November 07, 2005


Suicide, Durkheim's third major work, is of great importance because it is his first serious effort to establish an empericism in sociology. He proposed four types of suicide, based on the degrees of imbalance of two social forces: social integration and moral regulation.
  • Egoisitic suicide resulted from too little social integration. Those individuals who were not sufficiently bound to social groups (and therefore well-defined values, traditions, norms, and goals) were left with little social support or guidance, and therefore tended to commit suicide on an increased basis. An example Durkheim discovered was that of unmarried people, particularly males, who, with less to bind and connect them to stable social norms and goals, committed suicide at higher rates than unmarried people.
  • The second type, Altruistic suicide, was a result of too much integration. It occurred at the opposite end of the integration scale as egoistic suicide. Self sacrifice was the defining trait, where individuals were so integrated into social groups that they lost sight of their individuality and became willing to sacrifice themselves to the group's interests, even if that sacrifice was their own life. The most common cases of altruistic suicide occurred among members of the military.

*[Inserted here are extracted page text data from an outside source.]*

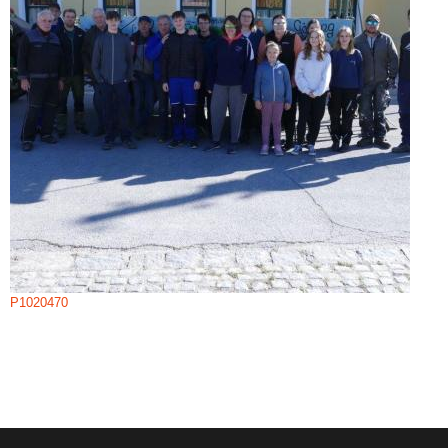
P1020470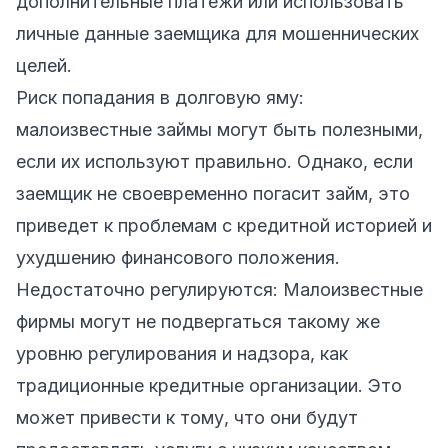
дополнительные платежи или использовать
личные данные заемщика для мошеннических
целей.
Риск попадания в долговую яму:
малоизвестные займы могут быть полезными,
если их используют правильно. Однако, если
заемщик не своевременно погасит займ, это
приведет к проблемам с кредитной историей и
ухудшению финансового положения.
Недостаточно регулируются: Малоизвестные
фирмы могут не подвергаться такому же
уровню регулирования и надзора, как
традиционные кредитные организации. Это
может привести к тому, что они будут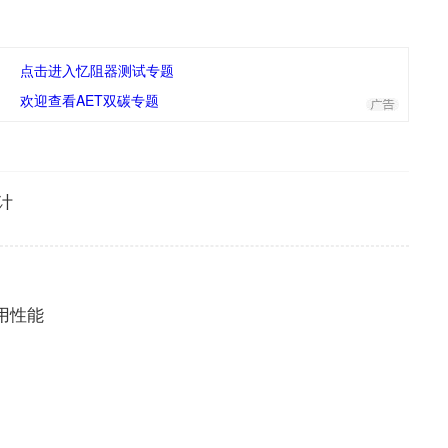
点击进入忆阻器测试专题
欢迎查看AET双碳专题
计
应用性能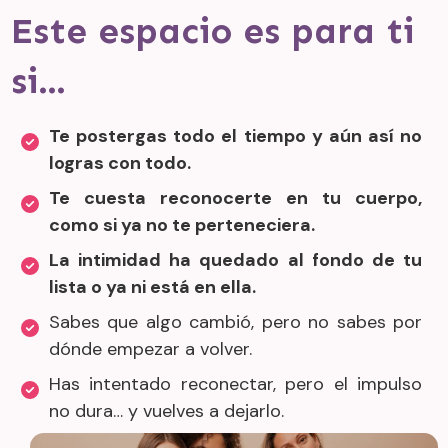
Este espacio es para ti
si…
Te postergas todo el tiempo y aún así no
logras con todo.
Te cuesta reconocerte en tu cuerpo,
como si ya no te perteneciera.
La intimidad ha quedado al fondo de tu
lista o ya ni está en ella.
Sabes que algo cambió, pero no sabes por
dónde empezar a volver.
Has intentado reconectar, pero el impulso
no dura… y vuelves a dejarlo.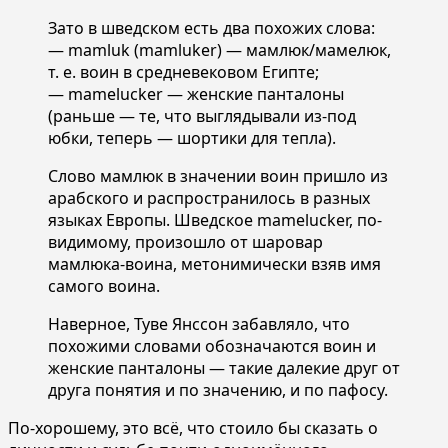
Зато в шведском есть два похожих слова:
— mamluk (mamluker) — мамлюк/мамелюк,
т. е. воин в средневековом Египте;
— mamelucker — женские панталоны
(раньше — те, что выглядывали из-под
юбки, теперь — шортики для тепла).
Слово мамлюк в значении воин пришло из
арабского и распространилось в разных
языках Европы. Шведское mamelucker, по-
видимому, произошло от шаровар
мамлюка-воина, метонимически взяв имя
самого воина.
Наверное, Туве Янссон забавляло, что
похожими словами обозначаются воин и
женские панталоны — такие далекие друг от
друга понятия и по значению, и по пафосу.
По-хорошему, это всё, что стоило бы сказать о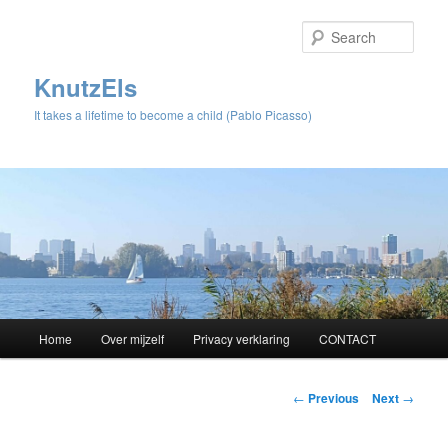
Sear
KnutzEls
It takes a lifetime to become a child (Pablo Picasso)
Main
Home
Over mijzelf
Privacy verklaring
CONTACT
Skip
menu
to
Post
←
Previous
Next
→
navigation
primary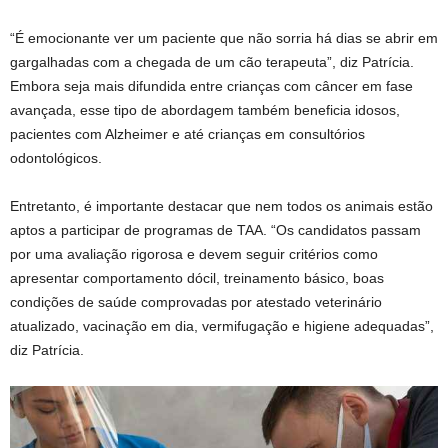
“É emocionante ver um paciente que não sorria há dias se abrir em
gargalhadas com a chegada de um cão terapeuta”, diz Patrícia.
Embora seja mais difundida entre crianças com câncer em fase
avançada, esse tipo de abordagem também beneficia idosos,
pacientes com Alzheimer e até crianças em consultórios
odontológicos.
Entretanto, é importante destacar que nem todos os animais estão
aptos a participar de programas de TAA. “Os candidatos passam
por uma avaliação rigorosa e devem seguir critérios como
apresentar comportamento dócil, treinamento básico, boas
condições de saúde comprovadas por atestado veterinário
atualizado, vacinação em dia, vermifugação e higiene adequadas”,
diz Patrícia.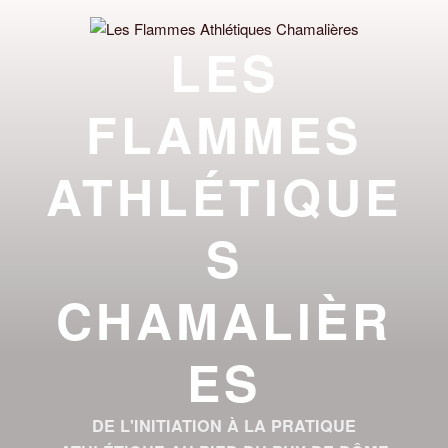
Aller
au
LES
contenu
principal
FLAMMES
ATHLÉTIQUE
S
CHAMALIÈR
ES
DE L'INITIATION À LA PRATIQUE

  • On the second scale, that of moral regulation, lies the other two forms of suicide, the first of which is Anomic suicide, located on the low end. Anomic suicide was of particular interest to Durkheim, for he divided it into four categories: acute and chronic economic anomie, and acute and chronic domestic anomie. Each involved an imbalance of means and needs, where means were unable to fulfill needs.
  • The final type of suicide is Fatalistic suicide, "at the high extreme of the regulation continuum" (1982, p. 113). This type Durkheim only briefly describes, seeing it as a rare phenomena in the real world. Examples include those with overregulated, unrewarding lives such as slaves, childless married women, and young husbands. Durkheim never specifies why this type is generally unimportant in his study.

Durkheim felt that his empirical study of suicide had discovered the structural forces that caused anomie and egoism, and these forces were natural results of the decline of mechanical solidarity and the slow rise of organic solidarity due to the division of labor and industrialism. Sources: Thompson, Kenneth. 1982. Emile Durkheim. London: Tavistock Publications.